Brainteasers: Spot The Difference

By Genevieve Ludinski

Originally published in EUG #53


Part two of EUG's series of utilities designed to stretch your brain into all manner of putty-like shapes presents another two of the same; once again with this accompanying article divulging their secrets. Brief instructions also appear on screen.


You are in the middle of a complicated maze, and your objective is to reach the outside in the quickest possible time, but also with the fewest number of moves possible.

Don't rush headlong into this one as a little forward planning can save you time and points.

Every step counts as a point and every time you try to cross a barrier counts as a point.

You must aim for the top right hand corner or the exit nearest to that one.

How to Play

You are represented by a dot in the lower left hand side of the maze, and you move by using the cursor keys.

Your score will be displayed at the top of the screen. The number of steps taken has a greater effect on your final score than the time factor.

You may, of course, retrace your steps and begin again from any point you wish to. When you have reached the outside, or you wish to give up, press the ESCAPE key.

We hope you make it, as there are plenty more 'Brainteasers' waiting for you on the outside.

Programming Hints

The maze is created of cells, each of which have one side blocked off. The cell shapes are drawn using VDU 23 to create user-defined graphics.

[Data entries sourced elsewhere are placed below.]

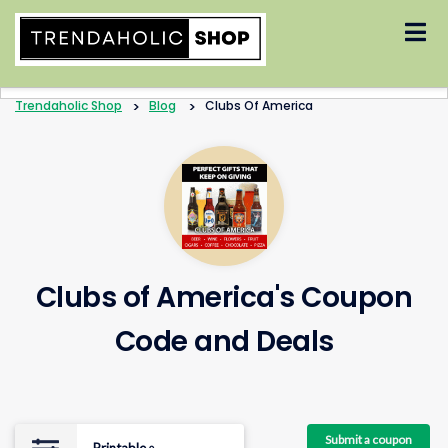
Skip
to
content
Trendaholic Shop
>
Blog
>
Clubs Of America
Clubs of America's Coupon
Code and Deals
Submit a coupon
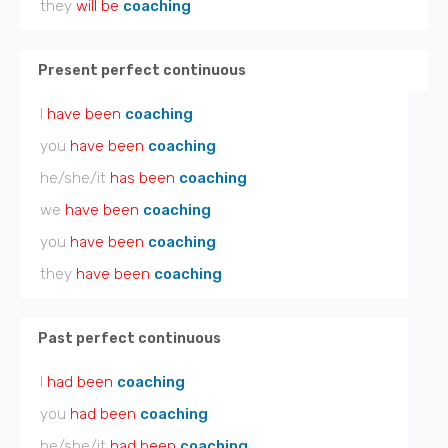
they
will be
coaching
Present perfect continuous
I
have been
coaching
you
have been
coaching
he/she/it
has been
coaching
we
have been
coaching
you
have been
coaching
they
have been
coaching
Past perfect continuous
I
had been
coaching
you
had been
coaching
he/she/it
had been
coaching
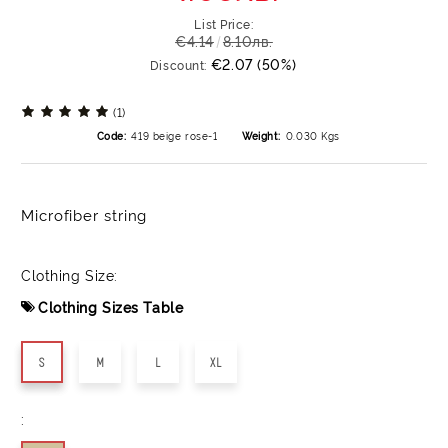
List Price:
€4.14
8.10лв.
€2.07 (50%)
Discount:
(1)
Code:
419 beige rose-1
Weight:
0.030
Kgs
Microfiber string
Clothing Size:
Clothing Sizes Table
S
M
L
XL
:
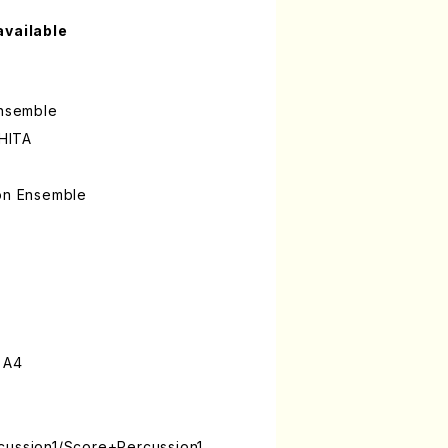
available
Ensemble
HITA
ion Ensemble
 A4
cussion1/Score+Percussion1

You could increase the size of the maze by changing 20 and 24 in lines 230 and 250. The maze shown is 24 columns wide by 20 rows. The maze shown is 24 columns wide by 20 rows. The maze array M% must be DIMensioned 1 column and 2 rows larger than the actual array to allow for checking the (X+1)th column and (Y+1)th row. If you want the array in the centre of the screen you should change the PRINT statements in lines 220 and 240.

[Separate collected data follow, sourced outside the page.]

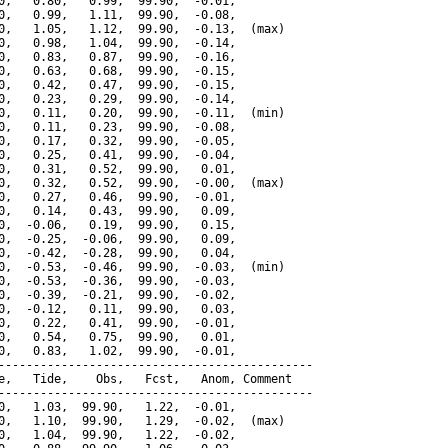
0,   0.80,   0.99,  99.90,  -0.01,

0,   0.99,   1.11,  99.90,  -0.08,

0,   1.05,   1.12,  99.90,  -0.13,  (max)

0,   0.98,   1.04,  99.90,  -0.14,

0,   0.83,   0.87,  99.90,  -0.16,

0,   0.63,   0.68,  99.90,  -0.15,

0,   0.42,   0.47,  99.90,  -0.15,

0,   0.23,   0.29,  99.90,  -0.14,

0,   0.11,   0.20,  99.90,  -0.11,  (min)

0,   0.11,   0.23,  99.90,  -0.08,

0,   0.17,   0.32,  99.90,  -0.05,

0,   0.25,   0.41,  99.90,  -0.04,

0,   0.31,   0.52,  99.90,   0.01,

0,   0.32,   0.52,  99.90,  -0.00,  (max)

0,   0.27,   0.46,  99.90,  -0.01,

0,   0.14,   0.43,  99.90,   0.09,

0,  -0.06,   0.19,  99.90,   0.15,

0,  -0.25,  -0.06,  99.90,   0.09,

0,  -0.42,  -0.28,  99.90,   0.04,

0,  -0.53,  -0.46,  99.90,  -0.03,  (min)

0,  -0.53,  -0.36,  99.90,  -0.03,

0,  -0.39,  -0.21,  99.90,  -0.02,

0,  -0.12,   0.11,  99.90,   0.03,

0,   0.22,   0.41,  99.90,  -0.01,

0,   0.54,   0.75,  99.90,   0.01,

0,   0.83,   1.02,  99.90,  -0.01,

---------------------------------------------

e,   Tide,    Obs,   Fcst,   Anom, Comment

---------------------------------------------

0,   1.03,  99.90,   1.22,  -0.01,

0,   1.10,  99.90,   1.29,  -0.02,  (max)

0,   1.04,  99.90,   1.22,  -0.02,
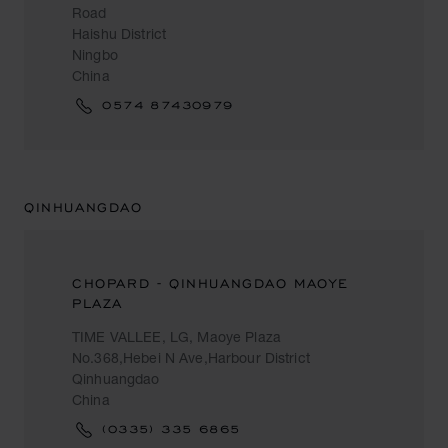
Road
Haishu District
Ningbo
China
0574 87430979
QINHUANGDAO
CHOPARD - QINHUANGDAO MAOYE
PLAZA
TIME VALLEE, LG, Maoye Plaza
No.368,Hebei N Ave,Harbour District
Qinhuangdao
China
(0335) 335 6865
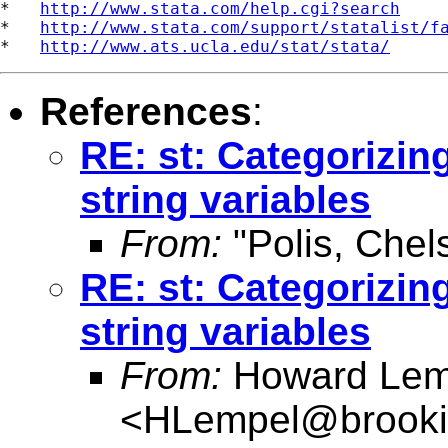
*   
http://www.stata.com/help.cgi?search
*   
http://www.stata.com/support/statalist/f
*   
http://www.ats.ucla.edu/stat/stata/
References
:
RE: st: Categorizing
string variables
From:
"Polis, Chel
RE: st: Categorizing
string variables
From:
Howard Lem
<
HLempel@brooki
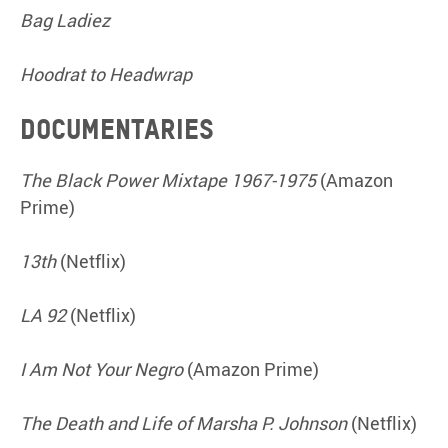
Bag Ladiez
Hoodrat to Headwrap
Documentaries
The Black Power Mixtape 1967-1975
(Amazon
Prime)
13th
(Netflix)
LA 92
(Netflix)
I Am Not Your Negro
(Amazon Prime)
The Death and Life of Marsha P. Johnson
(Netflix)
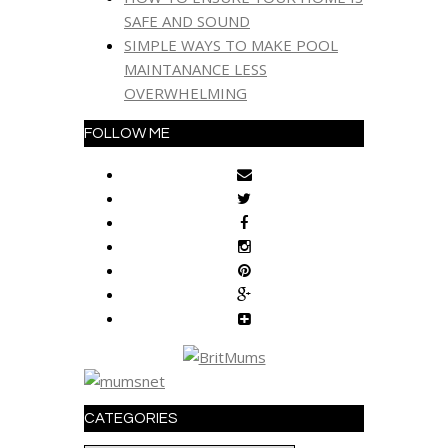
SAFE AND SOUND
SIMPLE WAYS TO MAKE POOL
MAINTANANCE LESS
OVERWHELMING
FOLLOW ME
CATEGORIES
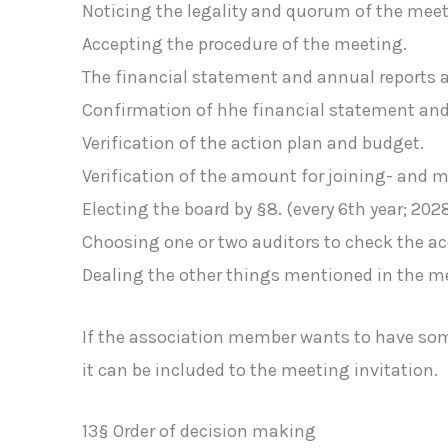
Noticing the legality and quorum of the meet
Accepting the procedure of the meeting.
The financial statement and annual reports 
Confirmation of hhe financial statement and 
Verification of the action plan and budget.
Verification of the amount for joining- and
Electing the board by §8. (every 6th year; 202
Choosing one or two auditors to check the ac
Dealing the other things mentioned in the me
If the association member wants to have some 
it can be included to the meeting invitation.
13§ Order of decision making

The lines drawn down the side of the maze in lines 300 and 310 would have to be changed, so would the start position of the dot in lines 320 and 330. In a 20 row maze, the 21st row is the row the dot starts on, so special conditions apply to this row in lines 370 to 430. If a different number of rows is chosen this 21 must be changed.


I suppose that this could have been called 'Stars And Stripes', the difference as you will see when you run this colourful eye test.

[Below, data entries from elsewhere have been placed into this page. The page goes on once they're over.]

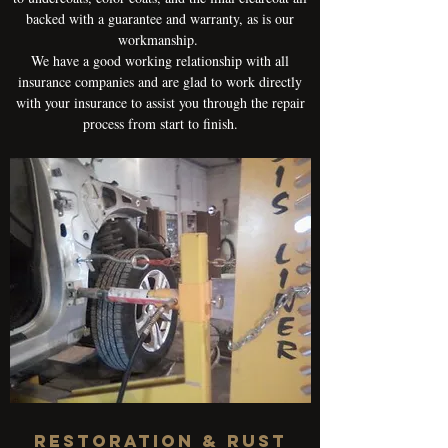
backed with a guarantee and warranty, as is our
workmanship.
We have a good working relationship with all
insurance companies and are glad to work directly
with your insurance to assist you through the repair
process from start to finish.
RESTORATION & RUST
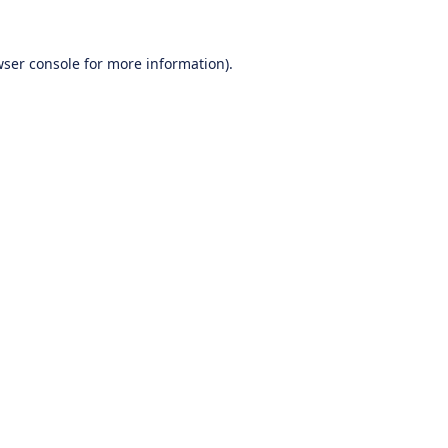
ser console
for more information).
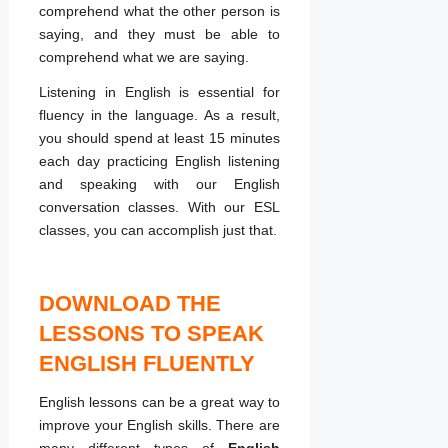
comprehend what the other person is
saying, and they must be able to
comprehend what we are saying.
Listening in English is essential for
fluency in the language. As a result,
you should spend at least 15 minutes
each day practicing English listening
and speaking with our English
conversation classes. With our ESL
classes, you can accomplish just that.
DOWNLOAD THE
LESSONS TO SPEAK
ENGLISH FLUENTLY
English lessons can be a great way to
improve your English skills. There are
many different types of
English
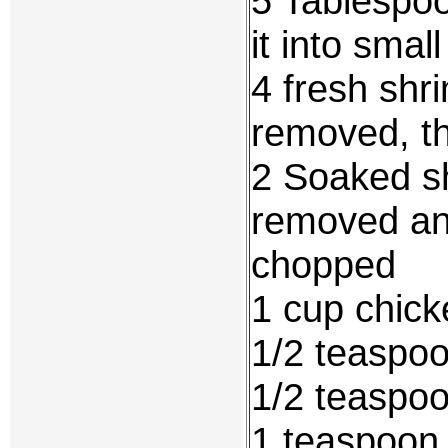
5 Tablespoo
it into smal
4 fresh shr
removed, t
2 Soaked s
removed an
chopped
1 cup chick
1/2 teaspoo
1/2 teaspoo
1 teaspoon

Two pictures, composed of stars and stripes, in red, white and blue appear on the screen, and you will be asked to identify which of the items is different.

How To Play

Items are keyed as follows:

Red Stripe = 1White Stripe = 2Blue Stripe = 3
Red Star = 4White Star = 5Blue Star = 6

Identify the differences and key in the number and press RETURN. If you are correct you will hear a high pitched tune, but if you are wrong your answer will be crossed.

To help you, numbers previously keyed in are displayed in brackets. When all the numbers required have been keyed in a further tune will be played. Just hope that it is high pitched for a correct answer.

To continue, or stop, press Y or N or RETURN.

At conclusion you will see your score sheet showing tries, correct answers and time/average taken.

Programming Hints

You might find the routine PROC_STAR useful in your non-commercial programs as it draws a star. You just have to specify the bottom left-hand corner of the star (X,Y), the width of the bottom of the star (W), the height of the star (H) and the colour that it is to be displayed in (CL).

You could make the puzzle easier by increasing the range of possible values for the shapes that are going to be different. The function FNM(MIN,MAX) is used to define the minimum and maximum value of any shape. Remember if you increase the MAX value you must reduce MIN by the same value, or the picture will extend beyond the allocated area.